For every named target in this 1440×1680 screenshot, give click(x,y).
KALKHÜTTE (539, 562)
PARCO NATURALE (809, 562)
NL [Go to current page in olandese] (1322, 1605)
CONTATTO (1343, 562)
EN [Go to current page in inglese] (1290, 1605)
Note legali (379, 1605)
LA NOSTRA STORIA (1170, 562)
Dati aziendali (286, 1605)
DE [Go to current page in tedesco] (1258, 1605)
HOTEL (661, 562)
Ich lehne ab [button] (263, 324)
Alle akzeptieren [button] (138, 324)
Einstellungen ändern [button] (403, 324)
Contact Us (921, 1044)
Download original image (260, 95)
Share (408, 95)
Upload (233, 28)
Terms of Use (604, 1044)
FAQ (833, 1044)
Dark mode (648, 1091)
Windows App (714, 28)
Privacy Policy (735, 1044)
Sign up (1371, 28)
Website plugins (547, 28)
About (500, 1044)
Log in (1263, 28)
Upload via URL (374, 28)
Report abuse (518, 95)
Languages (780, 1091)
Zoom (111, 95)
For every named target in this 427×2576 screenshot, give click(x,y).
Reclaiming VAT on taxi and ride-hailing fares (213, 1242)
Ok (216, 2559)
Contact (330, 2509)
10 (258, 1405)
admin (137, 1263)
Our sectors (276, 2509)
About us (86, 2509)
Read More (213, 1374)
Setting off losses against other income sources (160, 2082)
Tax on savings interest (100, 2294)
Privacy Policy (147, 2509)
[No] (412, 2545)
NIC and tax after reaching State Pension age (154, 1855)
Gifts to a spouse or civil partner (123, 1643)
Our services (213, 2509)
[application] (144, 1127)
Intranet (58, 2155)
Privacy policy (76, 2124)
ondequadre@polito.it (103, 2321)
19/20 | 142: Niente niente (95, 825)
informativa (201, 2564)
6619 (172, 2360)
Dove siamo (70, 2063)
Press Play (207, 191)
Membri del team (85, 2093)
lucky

## Exercise description:
Wherever the word "page" turns up in the records, copy out the line it is on.

## Problem solution:
NL [Go to current page in olandese] (1322, 1605)
EN [Go to current page in inglese] (1290, 1605)
DE [Go to current page in tedesco] (1258, 1605)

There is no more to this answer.